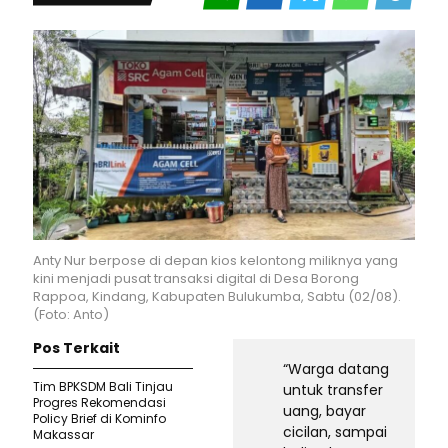
Anty Nur berpose di depan kios kelontong miliknya yang
kini menjadi pusat transaksi digital di Desa Borong
Rappoa, Kindang, Kabupaten Bulukumba, Sabtu (02/08).
(Foto: Anto)
Pos Terkait
“Warga datang
Tim BPKSDM Bali Tinjau
untuk transfer
Progres Rekomendasi
uang, bayar
Policy Brief di Kominfo
cicilan, sampai
Makassar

- WHAT YOU NEED TO DO: Where the line containing "untuk transfer" appears, begin a word-for-word copy and carry it through the last line of the listing, leaving out all other lines.

- ANSWER FOR THE TASK:
untuk transfer
Progres Rekomendasi
uang, bayar
Policy Brief di Kominfo
cicilan, sampai
Makassar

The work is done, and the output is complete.